### [Task statement]
Narrow the data below down to the lines containing "cookies".
--
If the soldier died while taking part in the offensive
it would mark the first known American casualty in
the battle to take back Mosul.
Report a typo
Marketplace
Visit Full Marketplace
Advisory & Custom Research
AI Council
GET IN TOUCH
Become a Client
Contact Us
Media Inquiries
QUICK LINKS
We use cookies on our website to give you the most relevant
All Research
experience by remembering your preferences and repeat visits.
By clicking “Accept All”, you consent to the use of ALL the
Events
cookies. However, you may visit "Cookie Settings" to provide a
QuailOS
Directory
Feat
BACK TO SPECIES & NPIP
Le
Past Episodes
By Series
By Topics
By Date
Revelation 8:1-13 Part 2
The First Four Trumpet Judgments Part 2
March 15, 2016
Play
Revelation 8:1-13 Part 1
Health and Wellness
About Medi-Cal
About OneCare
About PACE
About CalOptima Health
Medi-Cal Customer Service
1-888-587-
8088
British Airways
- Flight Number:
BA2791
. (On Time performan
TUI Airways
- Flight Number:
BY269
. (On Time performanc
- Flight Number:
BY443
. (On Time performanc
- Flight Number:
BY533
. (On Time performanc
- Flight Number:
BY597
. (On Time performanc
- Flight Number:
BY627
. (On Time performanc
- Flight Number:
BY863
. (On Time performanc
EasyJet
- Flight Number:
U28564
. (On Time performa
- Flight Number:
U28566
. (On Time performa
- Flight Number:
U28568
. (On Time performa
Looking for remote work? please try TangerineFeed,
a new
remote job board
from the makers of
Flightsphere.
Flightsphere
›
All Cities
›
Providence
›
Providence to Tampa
--
### [Reply]
We use cookies on our website to give you the most relevant
cookies. However, you may visit "Cookie Settings" to provide a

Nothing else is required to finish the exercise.